By June the billionaire launched bitcoin back on a new volatile ride when he tweeted that Tesla would start accepting the cryptocurrency again once at least half of it can be mined with clean energy. Then the price of the cryptocurrency rose to more than $39,400, roughly a 12.5% ​​increase from the previous day, according to Coinbase. Ethereum was up over 7.7%, and Dogecoin was up roughly 5%.

Gucci will accept cryptocurrencies in some stores

Musk has not been the only promoter of cryptocurrencies. A dozen well-known celebrities, including Matt Damon, Kim Kardashian, Tom Brady or Reese Witherspoon, publicized the controversial booming industry. They did it through their social networks or promotional videos where they encouraged their followers to invest. This earned them criticism because they did not talk about the risks involved in investing in a virtual currency that is not only volatile but also unregulated.

Things get cold again

Experts say that the climate of global uncertainty influences the massive drop in cryptocurrency prices. With interest rates rising, stocks plummeting and inflation skyrocketing, investors are turning their backs on these high-risk assets.

Bitcoin continues its slide and is trading just above $20,000 this Wednesday, June 15, as cryptocurrency selling shows little sign of slowing. Its massive fall has been described by the specialized blockchain data and intelligence provider Glassnoode as “the deepest and darkest moment”.

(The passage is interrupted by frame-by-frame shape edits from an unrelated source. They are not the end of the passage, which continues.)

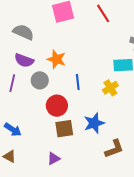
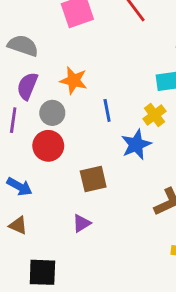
purple semicircle: (24, 60) -> (27, 86), turned 96
red circle: (57, 106) -> (48, 146), moved
blue star: (94, 123) -> (136, 145), moved

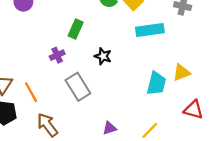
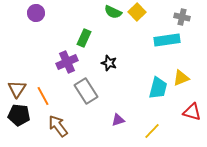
cyan rectangle: (150, 30) -> (167, 40), moved
purple cross: (57, 55) -> (67, 62), size x1.5
purple triangle: (110, 128) -> (118, 120), moved

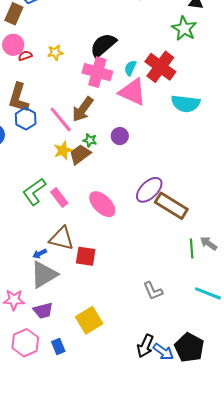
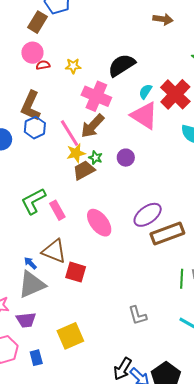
pink cross: (97, 72) -> (96, 96), moved
yellow star: (63, 150) -> (76, 153), moved
brown rectangle: (171, 206) -> (167, 234), turned -60
blue arrow: (40, 254) -> (30, 263), turned 64

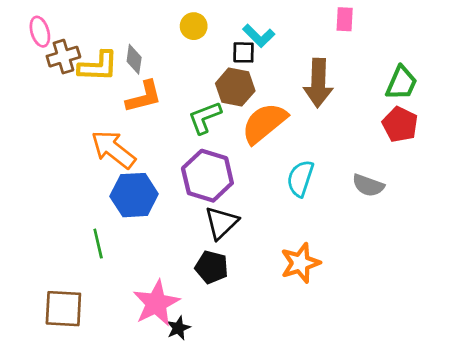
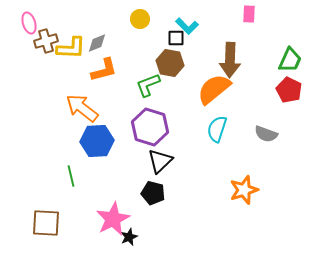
gray diamond: (134, 59) -> (97, 43), turned 60
orange semicircle: (264, 123) -> (214, 89), moved
orange star: (300, 263) -> (244, 190), moved

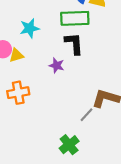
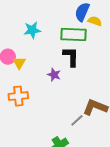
cyan star: (30, 28) -> (32, 30), moved
yellow triangle: (16, 55) -> (19, 63), turned -48

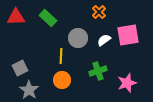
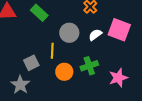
pink square: (128, 35) -> (119, 30), turned 30
gray square: (20, 68) -> (31, 63), moved
orange circle: (62, 80) -> (64, 72), moved

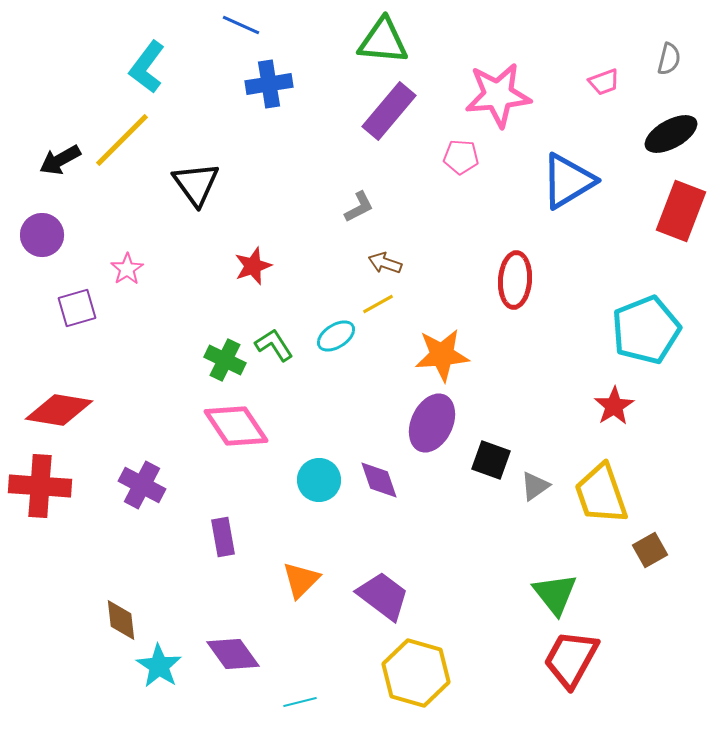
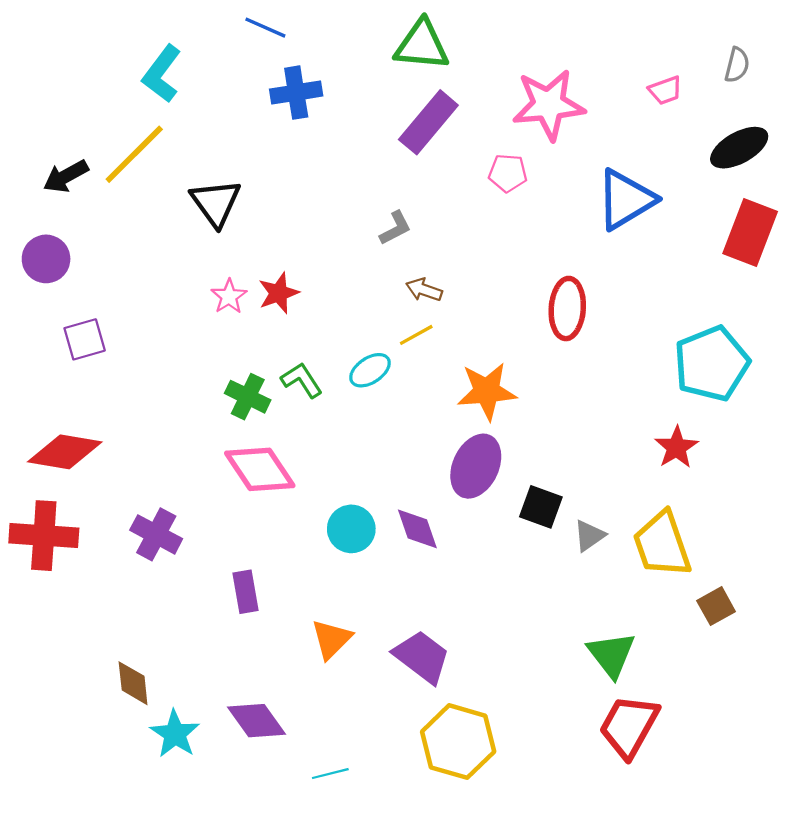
pink star: (127, 269) -> (229, 296), moved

In addition, the turbulence has raised alarm bells among cryptocurrency investors not only because of its volatility, but also because of the structural problems that make it impossible for them to withdraw their money from exchange and transaction platforms.

Gates launches harsh criticism of cryptocurrencies and NFTsBinance, the world’s largest cryptocurrency exchange, halted withdrawals for a few hours on Monday, saying some transactions had “stuck”. Celsius Network, which has 1.7 million users, temporarily halted withdrawals due to “extreme market conditions.” They did not say when the exchanges would reopen, saying only that “it would take time.”

Coinbase, the largest cryptocurrency exchange in the United States by trading volume, announced Tuesday that it would lay off around 18% of its workforce, due to a recession that “could lead to another crypto winter and could last for an extended period of time.” “.

An increasing number of technology startups or startupslike Coinbase have made staff cuts to cope with a possible extensive downturn in the cryptocurrency market and the economy.

Companies have framed the cuts as necessary measures to deal with a change in economic conditions, amid concerns about rising interest rates and inflation. US stocks plunged into a bear market this week. The fear of recession is growing inside and outside the sector. And cryptocurrencies, once seen as a hedge against the stock market and inflation, have also plunged.